Prvi Partizan
- Native name: Први партизан Prvi partizan
- Type: Joint-stock company
- Industry: Ammunition
- Founded: 8 May 1998; 28 years ago (Current form) 1 May 1928; 98 years ago (Originally founded)
- Founder: Jakob Posinger
- Headquarters: Užice, Serbia
- Area served: Worldwide
- Key people: Dobrosav Andrić (General director)
- Products: Ammunition, handloading equipment and supplies
- Revenue: €75.38 million (2018)
- Net income: ▼€1.71 million (2018)
- Total assets: ▲€123.53 million (2018)
- Total equity: ▲€78.47 million (2018)
- Owner: Government of Serbia (87.5%) Development Fund (12.4%)
- Number of employees: 1,596 (2018)
- Website: prvipartizan.com

= Prvi Partizan =

Serbian defense company

Prvi partizan (Први партизан; abbr. PPU) is a Serbian manufacturer of ammunition and handloading components.

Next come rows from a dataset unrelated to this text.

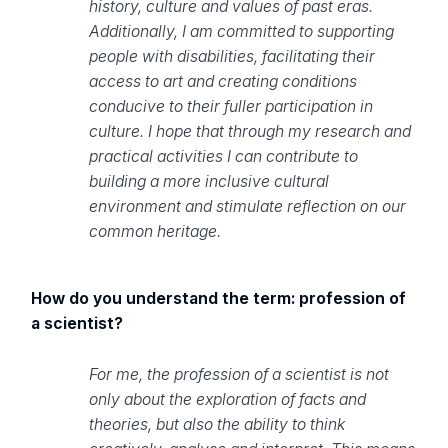
history, culture and values of past eras.
Additionally, I am committed to supporting
people with disabilities, facilitating their
access to art and creating conditions
conducive to their fuller participation in
culture. I hope that through my research and
practical activities I can contribute to
building a more inclusive cultural
environment and stimulate reflection on our
common heritage.
How do you understand the term: profession of
a scientist?
For me, the profession of a scientist is not
only about the exploration of facts and
theories, but also the ability to think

The company produces ammunition for civilian and military consumers in a variety of calibers in various loadings. Prvi partizan is one of the few sources of certain unusual cartridges, such as the 8x56mmR used in the M95/30 variant of the Mannlicher M1895, the 7.92×33mm Kurz cartridge used in the StG 44 rifle, and the 7.65×53mm Argentine cartridge. In 2009, the company began manufacturing 8mm Lebel ammunition, becoming the first commercial manufacturer in decades to produce it.

==History==
The company was founded in 1928 under the name FOMU - Fabrika Oružja i Municije Užice ("Weapons and Munitions Factory in Užice).

During World War II the decentralized resistance-run ammunition works run by Tito's partisans was named Prvi Partizan fabrika ("First Partisan factory"). This name was retained after the war when it was moved back to the FOMU facility in Užice.

According to the global trade data company Panjiva, Prvi partizan was listed as the third biggest foreign ammunition supplier in the United States market for 2016. The Government of Serbia invested 4 million euros for the new hall construction in 2017.

==Incidents==
On 3 September 2009, seven employees died and 15 others had minor injuries after four explosions occurred in the gunpowder area.

==Headstamp==
Prvi partizan cartridges carry the headstamp "ППУ" ("PPU"), which stands as abbreviation of the company's name in Cyrillic letters, "Први партизан Ужице" ("Prvi partizan Užice"). Prvi Partizan has made ammunition with the headstamps PP and PPU.